Don’t Lose Gun Vote, Democratic Pollsters Urge
Trying to create a new brand of “Second Amendment Democrats,” a group of Democratic strategists is trying to position the party as staunch defenders of gun rights while being equally tough on gun crimes.
In a memo titled “Winning the Gun Vote,” one of the party’s leading pollsters urges Congressional Democrats to take a moderate path by “forcefully backing the right to own a gun” rather than just ducking the issue altogether, preventing conservative opponents such as the National Rifle Association to label them as anti-gun.
“Silence on the gun issue only hardens voters’ negative perceptions of Democrats. To earn increased gun owner trust, Democrats must pro-actively define their current positions on guns — as Second Amendment Democrats, who back tough enforcement of all federal gun laws and support centrist gun policies,” wrote Mark Penn of the polling firm Penn, Schoen & Berland.
Penn co-wrote the memo with Jon Cowan, the president of Americans for Gun Safety, and Doug Hattaway, a 2000 campaign aide to Al Gore and now a media strategist whose clients have included Senate Minority Leader Tom Daschle (D-S.D.).
The group contends that to win Congressional seats and the White House, Democrats must “clearly articulate their centrist message on guns,” citing Penn’s polling data contending that 47 percent of voting households have guns and 54 percent of union households have guns. Getting on the right political side of the gun issue, Penn and company wrote, “ensure[s] that union members can vote their gun and their union.”
The memo, which was issued last week in advance of a pending Senate debate on legislation that would exempt weapons manufacturers from any civil lawsuits, is the latest shot in the battle over the political fallout of being viewed as a party that favors gun control.
Many strategists believe that Democrats are losing races in poor regions such as West Virginia and Arkansas that should otherwise be receptive to the party’s economic message because of their portrayal as being anti-gun. They contend that Democrats must first articulate their support for gun “rights” but also demonstrate support for gun “responsibilities” by banning assault weapons, closing the so-called gun-show loophole and strictly enforcing existing anti-gun laws.
This new approach to guns, a vast departure from the party’s themes of cracking down on crime by supporting gun-control measures such as waiting periods in the 1990s, is taking deep roots politically.
The Penn-Hathaway-Cowan memo was distributed to Senate Democrats and the Democratic Senatorial Campaign Committee, which sent it to every one of its candidates.
“You find very few people in the country who don’t support the Second Amendment,” said Brad Woodhouse, DSCC spokesman. “There is a way for the Democrats to deal with the gun issue in a way that they can win the votes of gun owners.”

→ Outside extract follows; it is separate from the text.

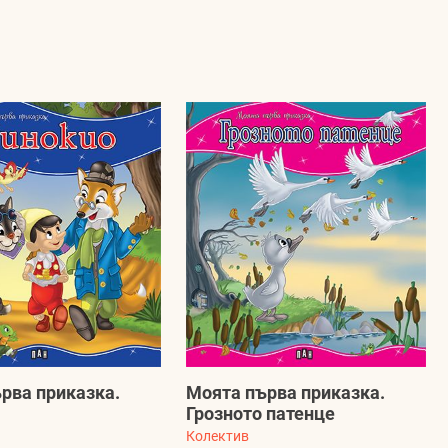
рва приказка.
Моята първа приказка.
Грозното патенце
Колектив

The issue may be of particular salience to Senate Democrats, who are defending ground in five open seats in the South, in addition to their toughest incumbent battle being Daschle’s in South Dakota and one of their best pick-up opportunities coming in Alaska. In all seven of those states, the thinking goes, getting pegged as an anti-gun candidate could be critically damaging to the Democrat.
Daschle and his top deputy, Minority Whip Harry Reid (D-Nev.), who isn’t even facing a tough re-election battle, are supporting the bill to grant the liability exemption to the gun industry that should hit the floor by early March. For his support of the measure, the NRA sent out flyers last week to its South Dakota members urging them to call Daschle and thank him, an unusual show of support for a Congressional Democratic leader from such a staunchly conservative group.
Democrats expect to try to attach a pair of measures favored by gun-control advocates: the extension of the assault weapons ban and the gun-show loophole measure. One GOP aide, however, said the gun-liability bill has so much bipartisan support on its own that Republican leaders are “trying to keep it as clean as possible.”
Despite complaints from activist groups such as the Brady Center to Prevent Gun Violence, some Democratic strategists believe their new rhetoric as Second Amendment Democrats shouldn’t be viewed as giving up their past positions or abdicating their anti-crime message of the 1990s.
In supporting the assault weapons ban and ending a gun-show loophole, Penn and Hattaway offered a pair of talking-point items for candidates to say that won more than 80 percent approval in their polling of gun owners:
• “I take a back seat to no one in supporting the Constitutional right to own a gun. I also support requiring criminal background checks at gun shows and continuing the ban on assault weapons.”
• “I will bring our local gun values to Washington. That means respecting the right to own a gun and making sure our gun laws do not leave loopholes that help criminals, terrorists or illegal aliens get hold of guns.”
In his polling, Penn found that “red” states that President Bush won in 2000 had an average gun-ownership rate of 53 percent, compared to 39 percent in “blue” states that Gore won. In an October 2003 poll for the White House race, Bush led a generic Democratic nominee 50 percent to 37 percent among gun owners, while nongun owners supported the Democrat 51 percent to 35 percent.
“By articulating their true values,” Penn wrote, “Democrats can speak to millions of moderate gun owners and make inroads in many states and districts where owning a firearm is a way of life.”